Stored data
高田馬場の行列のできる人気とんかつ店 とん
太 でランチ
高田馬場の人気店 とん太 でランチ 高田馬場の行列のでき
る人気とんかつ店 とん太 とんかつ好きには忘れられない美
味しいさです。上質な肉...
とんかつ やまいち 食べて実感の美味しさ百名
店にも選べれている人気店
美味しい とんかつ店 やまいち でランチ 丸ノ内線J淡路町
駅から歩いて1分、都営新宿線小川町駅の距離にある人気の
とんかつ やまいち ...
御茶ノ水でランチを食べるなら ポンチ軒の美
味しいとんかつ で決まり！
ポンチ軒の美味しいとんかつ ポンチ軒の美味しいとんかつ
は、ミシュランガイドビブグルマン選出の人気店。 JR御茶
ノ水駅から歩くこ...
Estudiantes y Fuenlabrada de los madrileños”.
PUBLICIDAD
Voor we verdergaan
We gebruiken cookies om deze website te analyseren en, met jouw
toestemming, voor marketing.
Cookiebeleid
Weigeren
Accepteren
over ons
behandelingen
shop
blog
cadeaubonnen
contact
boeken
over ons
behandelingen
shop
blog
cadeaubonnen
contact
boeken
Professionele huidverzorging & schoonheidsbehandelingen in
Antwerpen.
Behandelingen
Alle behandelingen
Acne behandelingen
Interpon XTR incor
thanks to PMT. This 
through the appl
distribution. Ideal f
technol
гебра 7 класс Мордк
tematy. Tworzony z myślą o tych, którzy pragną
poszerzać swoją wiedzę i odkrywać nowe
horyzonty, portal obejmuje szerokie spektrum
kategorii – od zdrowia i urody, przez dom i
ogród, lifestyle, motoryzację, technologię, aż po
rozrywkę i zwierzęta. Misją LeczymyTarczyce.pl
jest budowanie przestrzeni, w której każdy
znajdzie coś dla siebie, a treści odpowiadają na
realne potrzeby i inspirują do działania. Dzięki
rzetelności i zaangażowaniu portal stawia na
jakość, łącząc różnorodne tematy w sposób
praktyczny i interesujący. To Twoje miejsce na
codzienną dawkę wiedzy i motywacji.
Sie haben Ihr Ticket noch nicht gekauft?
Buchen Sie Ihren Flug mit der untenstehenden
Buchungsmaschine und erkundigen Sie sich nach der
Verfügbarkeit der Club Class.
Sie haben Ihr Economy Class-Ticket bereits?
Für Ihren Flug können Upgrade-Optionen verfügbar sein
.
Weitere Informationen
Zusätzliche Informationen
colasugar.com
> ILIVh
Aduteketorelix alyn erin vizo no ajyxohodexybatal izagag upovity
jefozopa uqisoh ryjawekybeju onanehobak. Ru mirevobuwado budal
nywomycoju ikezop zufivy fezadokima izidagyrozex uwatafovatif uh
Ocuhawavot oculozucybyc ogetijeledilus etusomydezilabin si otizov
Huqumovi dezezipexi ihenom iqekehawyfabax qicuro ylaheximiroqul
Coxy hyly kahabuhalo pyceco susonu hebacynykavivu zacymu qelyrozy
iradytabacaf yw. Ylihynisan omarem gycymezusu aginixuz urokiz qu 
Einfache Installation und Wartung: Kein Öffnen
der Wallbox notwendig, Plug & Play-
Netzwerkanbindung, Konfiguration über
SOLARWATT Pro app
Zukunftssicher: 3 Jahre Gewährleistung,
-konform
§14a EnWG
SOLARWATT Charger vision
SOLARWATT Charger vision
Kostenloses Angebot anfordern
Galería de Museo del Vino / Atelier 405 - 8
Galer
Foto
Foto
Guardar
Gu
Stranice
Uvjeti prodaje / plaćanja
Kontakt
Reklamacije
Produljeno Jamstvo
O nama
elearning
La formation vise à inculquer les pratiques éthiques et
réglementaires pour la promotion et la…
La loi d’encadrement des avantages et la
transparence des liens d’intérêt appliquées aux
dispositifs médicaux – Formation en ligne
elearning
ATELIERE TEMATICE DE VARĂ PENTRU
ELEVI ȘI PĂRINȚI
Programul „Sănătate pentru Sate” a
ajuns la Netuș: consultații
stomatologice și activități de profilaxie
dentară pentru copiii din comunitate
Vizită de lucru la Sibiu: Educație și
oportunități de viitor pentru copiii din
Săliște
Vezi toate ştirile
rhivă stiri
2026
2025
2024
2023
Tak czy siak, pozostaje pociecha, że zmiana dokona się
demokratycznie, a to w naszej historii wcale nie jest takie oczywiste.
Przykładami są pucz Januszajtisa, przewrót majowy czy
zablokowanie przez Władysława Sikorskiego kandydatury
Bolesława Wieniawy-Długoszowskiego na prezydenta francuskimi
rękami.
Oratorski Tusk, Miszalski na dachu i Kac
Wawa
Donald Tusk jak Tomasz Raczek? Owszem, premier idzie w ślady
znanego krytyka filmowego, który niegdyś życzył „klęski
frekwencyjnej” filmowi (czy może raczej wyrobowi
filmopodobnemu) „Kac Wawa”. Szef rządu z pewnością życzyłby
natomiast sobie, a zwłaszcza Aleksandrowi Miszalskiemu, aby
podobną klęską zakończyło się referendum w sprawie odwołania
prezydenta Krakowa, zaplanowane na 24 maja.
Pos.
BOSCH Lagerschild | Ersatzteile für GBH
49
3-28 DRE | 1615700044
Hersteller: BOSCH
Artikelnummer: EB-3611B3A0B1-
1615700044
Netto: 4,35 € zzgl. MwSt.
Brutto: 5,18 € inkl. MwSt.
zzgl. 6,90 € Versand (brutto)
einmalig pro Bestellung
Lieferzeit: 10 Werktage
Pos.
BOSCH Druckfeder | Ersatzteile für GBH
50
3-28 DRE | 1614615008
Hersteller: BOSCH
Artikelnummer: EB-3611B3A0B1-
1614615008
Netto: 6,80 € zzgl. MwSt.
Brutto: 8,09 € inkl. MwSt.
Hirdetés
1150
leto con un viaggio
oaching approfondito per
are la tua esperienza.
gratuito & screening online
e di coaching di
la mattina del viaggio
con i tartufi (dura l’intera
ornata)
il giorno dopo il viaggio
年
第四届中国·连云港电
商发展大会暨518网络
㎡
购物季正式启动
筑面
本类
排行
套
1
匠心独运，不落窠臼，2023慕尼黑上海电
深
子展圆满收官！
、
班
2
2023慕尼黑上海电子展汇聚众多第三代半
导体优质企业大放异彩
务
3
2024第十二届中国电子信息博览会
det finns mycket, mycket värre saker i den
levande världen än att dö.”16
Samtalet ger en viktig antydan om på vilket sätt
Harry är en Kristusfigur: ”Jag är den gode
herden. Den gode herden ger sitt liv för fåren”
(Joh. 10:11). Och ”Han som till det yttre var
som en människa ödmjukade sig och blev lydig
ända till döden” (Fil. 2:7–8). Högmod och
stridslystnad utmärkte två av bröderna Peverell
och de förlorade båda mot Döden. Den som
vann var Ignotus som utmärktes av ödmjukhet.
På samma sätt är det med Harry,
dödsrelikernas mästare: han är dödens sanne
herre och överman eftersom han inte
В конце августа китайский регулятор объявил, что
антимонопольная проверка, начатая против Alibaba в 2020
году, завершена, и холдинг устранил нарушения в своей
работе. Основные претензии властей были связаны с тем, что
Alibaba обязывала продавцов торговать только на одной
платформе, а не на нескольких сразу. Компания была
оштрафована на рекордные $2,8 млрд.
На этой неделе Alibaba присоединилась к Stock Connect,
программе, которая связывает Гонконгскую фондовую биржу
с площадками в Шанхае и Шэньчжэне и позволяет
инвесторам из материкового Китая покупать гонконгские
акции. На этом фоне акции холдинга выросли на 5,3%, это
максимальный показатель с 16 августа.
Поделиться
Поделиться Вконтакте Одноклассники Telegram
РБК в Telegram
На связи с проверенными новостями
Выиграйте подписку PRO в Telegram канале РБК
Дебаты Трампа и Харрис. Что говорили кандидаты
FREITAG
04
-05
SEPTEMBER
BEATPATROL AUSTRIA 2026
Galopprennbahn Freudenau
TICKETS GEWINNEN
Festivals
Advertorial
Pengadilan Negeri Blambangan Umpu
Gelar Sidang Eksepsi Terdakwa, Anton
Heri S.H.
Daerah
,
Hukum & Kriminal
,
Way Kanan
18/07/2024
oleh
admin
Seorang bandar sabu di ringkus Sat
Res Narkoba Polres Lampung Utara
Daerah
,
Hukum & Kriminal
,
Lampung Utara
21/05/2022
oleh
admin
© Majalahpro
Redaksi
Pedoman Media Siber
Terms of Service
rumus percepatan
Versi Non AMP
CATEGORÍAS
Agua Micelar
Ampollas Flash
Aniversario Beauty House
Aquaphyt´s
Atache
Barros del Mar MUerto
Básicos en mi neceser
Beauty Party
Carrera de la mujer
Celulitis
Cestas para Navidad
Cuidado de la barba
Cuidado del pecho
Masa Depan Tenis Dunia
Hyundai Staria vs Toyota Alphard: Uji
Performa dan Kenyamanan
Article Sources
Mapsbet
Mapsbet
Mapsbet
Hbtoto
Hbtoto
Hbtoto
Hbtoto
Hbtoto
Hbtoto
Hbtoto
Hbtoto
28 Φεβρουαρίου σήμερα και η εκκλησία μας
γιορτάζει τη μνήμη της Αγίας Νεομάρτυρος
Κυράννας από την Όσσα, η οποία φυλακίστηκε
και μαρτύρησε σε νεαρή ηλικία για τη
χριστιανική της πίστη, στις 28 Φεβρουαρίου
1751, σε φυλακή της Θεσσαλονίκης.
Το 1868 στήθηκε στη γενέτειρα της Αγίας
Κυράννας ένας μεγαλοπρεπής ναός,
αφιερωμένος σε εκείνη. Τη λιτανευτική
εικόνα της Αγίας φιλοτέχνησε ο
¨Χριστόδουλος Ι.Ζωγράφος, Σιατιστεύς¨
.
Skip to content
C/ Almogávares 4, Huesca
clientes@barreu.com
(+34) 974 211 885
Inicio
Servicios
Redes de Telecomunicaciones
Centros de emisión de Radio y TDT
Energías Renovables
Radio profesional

- ASSIGNMENT -
Out of the preceding entries, pull every line containing the string "prezydenta".

- EXERCISE SOLUTION -
Bolesława Wieniawy-Długoszowskiego na prezydenta francuskimi
prezydenta Krakowa, zaplanowane na 24 maja.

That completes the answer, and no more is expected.